CAHE Department changes name, adds new undergraduate minor in Counseling

Suzanne Degges-White
Suzanne Degges-White

NIU’s Department of Counseling, Adult and Higher Education has revised its moniker to better reflect its mission.

Meanwhile, this fall will mark the launch of a new minor expected to enroll large numbers of undergraduates.

“The big news for the department is the name change. We’re dropping the word ‘adult,’ ” says Suzanne Degges-White, chair of what is becoming the Department of Counseling and Higher Education.

So-called “adult education” encompassed a major area of study in the United States in the 1970s, attracting students in search of community-based learning methods that centered on specific adult populations.

Jobs could include workforce development inside companies or teaching English as a Second Language at community centers. Students at NIU now find that preparation in the College of Business’ Department of Management or in the College of Education’s Department of Curriculum and Instruction.

“Over time, the focus of our program has been increasingly centered around Higher Education and Student Affairs. Those around the career paths that students seeking Higher Education degrees are now falling into over the last five or 10 years,” she says.

“Because we know what our market is, and because we know what our students want to do with their lives, we’ve been able to make this huge shift in focus,” she adds.

“We want to be really pure in our brand – that what we do is Higher Education and Student Affairs. It’s giving us the competitive edge we need to capture students who saw ‘Adult Education’ and thought, ‘No, that’s not the career I want. I want to work in Financial Aid. I want to be an advisor.’ ”
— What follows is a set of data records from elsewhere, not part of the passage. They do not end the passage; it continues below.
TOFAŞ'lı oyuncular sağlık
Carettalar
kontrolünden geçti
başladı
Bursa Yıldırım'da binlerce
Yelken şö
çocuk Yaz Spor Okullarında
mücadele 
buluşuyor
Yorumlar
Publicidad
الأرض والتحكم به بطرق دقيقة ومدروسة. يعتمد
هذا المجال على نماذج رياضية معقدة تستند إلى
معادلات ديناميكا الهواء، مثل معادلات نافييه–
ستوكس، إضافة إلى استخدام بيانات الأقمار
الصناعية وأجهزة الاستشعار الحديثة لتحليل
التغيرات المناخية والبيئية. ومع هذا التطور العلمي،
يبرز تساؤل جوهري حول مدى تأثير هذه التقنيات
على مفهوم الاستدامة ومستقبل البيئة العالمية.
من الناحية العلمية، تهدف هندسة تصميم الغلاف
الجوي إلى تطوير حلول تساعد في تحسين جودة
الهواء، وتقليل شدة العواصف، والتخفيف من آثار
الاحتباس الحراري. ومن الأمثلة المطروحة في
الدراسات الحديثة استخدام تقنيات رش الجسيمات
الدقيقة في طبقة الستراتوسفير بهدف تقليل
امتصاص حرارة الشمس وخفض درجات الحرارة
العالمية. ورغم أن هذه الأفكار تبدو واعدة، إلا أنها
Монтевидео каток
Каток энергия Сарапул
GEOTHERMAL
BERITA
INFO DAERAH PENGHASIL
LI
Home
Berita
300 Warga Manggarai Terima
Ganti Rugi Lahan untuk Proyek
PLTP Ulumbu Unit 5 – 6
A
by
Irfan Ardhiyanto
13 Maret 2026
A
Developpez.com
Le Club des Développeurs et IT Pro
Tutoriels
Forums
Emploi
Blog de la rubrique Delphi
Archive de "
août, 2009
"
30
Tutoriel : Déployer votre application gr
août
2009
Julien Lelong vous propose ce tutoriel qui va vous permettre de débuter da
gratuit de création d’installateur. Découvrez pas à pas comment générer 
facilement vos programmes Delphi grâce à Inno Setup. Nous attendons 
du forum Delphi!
Graduate students will find such preparation in the newly named master’s program in Higher Education and Student Affairs.

Xiaodan Hu
Xiaodan Hu

Doctoral students, meanwhile, can choose from the department’s traditional Higher Education Ed.D. with specializations in higher education administration or college teaching, or the Ed.D. in Community College Leadership.

The latter degree program, coordinated by assistant professor Xiaodan Hu, allows NIU to “grab hold of a niche market,” Degges-White says. Members of the first cohort graduated May 10.

“We’ve really listened to feedback from across the state, and from other stakeholders in our area through our community college partnerships,” she says. “Community colleges have grown, and stakeholders shared concerns about an upcoming leadership vacuum.”

Some schools, including Harper College and the College of Lake County, previously contacted with NIU to offer related coursework on their campus but “fewer have the funding to do that.”

In creating the degree, however, with all fall and spring courses taught online and only one week of face-to-face each summer in Naperville, students have enrolled from Alabama, Kansas, Colorado and elsewhere. “We’re a nationally known program,” Degges-White says.

Yet graduate students are not the only ones flocking to the department: The new minor in Counseling that begins in the fall will fulfill a longtime vision for the faculty

“Traditionally, students coming into our master’s program are bringing Psychology degrees or Sociology degrees, and others may even be bringing Business degrees or Math degrees, and many wish they had had a little more opportunity to learn about the field and what the skills are like,” she says.

Dana Isawi
Dana Isawi

“We realized that it was time – and that the need and the market was there – to start a minor in Counseling. It was something we always talked about.”

Undergraduates have come to the department for electives such as CAHC 211: Career Planning or CAHC 400: Exploration in the Counseling Profession, she adds, but those courses often left students wondering “What’s next?” along with the desire to learn more about the profession.

Assistant professor Dana Isawi, who joined NIU in 2017, spearheaded the effort to develop a curriculum that allows students in any major to learn about the kinds of listening skills and helping skills they would need to work as counselors.

“She is very much invested in building this program, and developing the minor was something that was near to her own heart,” Degges-White says. “Students in our existing undergraduate classes are so excited the minor is going to open but because it has a path to a career they want to be involved in.”

Because the minor is a “natural lead-in” to the master’s degree, Degges-White and her colleagues are looking into the possibility of creating a guaranteed admission program, so long as all admission requirements are fully met.

Even students not planning on careers in counseling will find the minor valuable, she says.

“When you read about what employers want in their employees, one of the main deficit areas mentioned centers on soft skills – those relationship skills,” she says. “Having a minor in a program that encourages you and trains you to grow those personal, face-to-face, relational skills is going to improve students from any major and those people in their careers, regardless of discipline or industry.”